Когда вышли из издательства, Виктор долго рассматривал Аню. Они вместе болтались по Москве, покупали Виктору краски, потом посидели у него дома — подвальчика тогда еще не было. Неприютная грязная квартира Крашенинникова, превращенная им в мастерскую после отъезда жены Оксаны с дочкой, производила ужасное, отталкивающее впечатление. Но Аня пришла в восторг.
— Как у вас хорошо! — благоговейно шептала она, бродя по замызганным красками комнатам.
Вообще Анна состояла лишь из двух эмоциональных крайностей и легко переходила от щенячьего восхищения и счастливого повизгивания к грубой ругани базарной торговки, владеющей всеми нюансами и оттенками русского мата. По сравнению с ее скандалами, которые она профессионально, мастерски закатывала мужу последние несколько лет, меркли крутые специфические выражения Веньки и случайных собутыльников Виктора, подцепленных им в соседних дворах и подворотнях. Где только она научилась такой отборной брани?

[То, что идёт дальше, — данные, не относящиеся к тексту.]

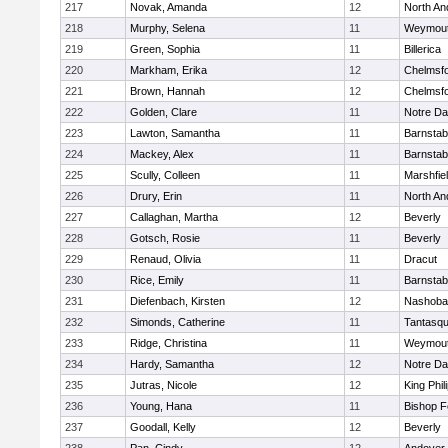
217
Novak, Amanda
12
North An
218
Murphy, Selena
11
Weymou
219
Green, Sophia
11
Billerica
220
Markham, Erika
12
Chelmsf
221
Brown, Hannah
12
Chelmsf
222
Golden, Clare
11
Notre D
223
Lawton, Samantha
11
Barnstab
224
Mackey, Alex
11
Barnstab
225
Scully, Colleen
11
Marshfie
226
Drury, Erin
11
North An
227
Callaghan, Martha
12
Beverly
228
Gotsch, Rosie
11
Beverly
229
Renaud, Olivia
11
Dracut
230
Rice, Emily
11
Barnstab
231
Diefenbach, Kirsten
12
Nashoba
232
Simonds, Catherine
11
Tantasq
233
Ridge, Christina
11
Weymou
234
Hardy, Samantha
12
Notre D
235
Jutras, Nicole
12
King Phil
236
Young, Hana
11
Bishop 
237
Goodall, Kelly
12
Beverly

Виктор сошелся с Аней абсолютно случайно, словно во сне, а когда, наконец, проснулся, было поздно.
По рекомендации Геры она отправилась в какую-то шарагу, которая, впрочем, довольно исправно и честно — Гера веников не вязал! — давала ей задания и платила деньги. Сопя от усердия, Аня снимала копии с картин известных мастеров и отвозила их работодателям. Зачем, для чего — ни она, ни Виктор, ни Алексей, очень довольный и без конца благодаривший Крашенинникова, — не знали и не интересовались. Лишь бы деньги в срок. Да и Аньке с ее способностями, развитием и вкусом надеяться на большее не приходилось.
Но в ее расчеты, расчеты трезвой, практичной, современной девочки, выросшей во времена перестройки и построения капитализма в России, где все сплошь завоевал свободный рынок, неожиданно вошел бородатый Виктор Крашенинников, длинный, нескладный, вечно поддатый художник, талант которого давно был признан и неоспорим.
Работал он истово, яростно, отчаянно, иногда сутками напролет. Его удивительные картины, созданные необычностью фантазии, странностью восприятия и парадоксальными сочетаниями красок завораживали, останавливали, приковывали внимание даже тех, кто совершенно ничего не понимал в живописи. Аня тоже в ней мало понимала, но убежденная, что знает все, стала восторженным шепотом, запоем рассказывать о Викторе подругам и без конца таскать ему свои работы.
— А-а, Анечка! — говорил, стараясь сохранить видимость вежливости, Виктор, открывая ей дверь и с отчаянием думая о пропавших нескольких часах у мольберта. — Что нынче покажете?
Анюта входила в квартиру со священным трепетом и доставала рисунки. Скуластая, с раскосыми глазками, она смотрела испуганно и влюбленно и по-прежнему невыносимо пахла духами и кремом.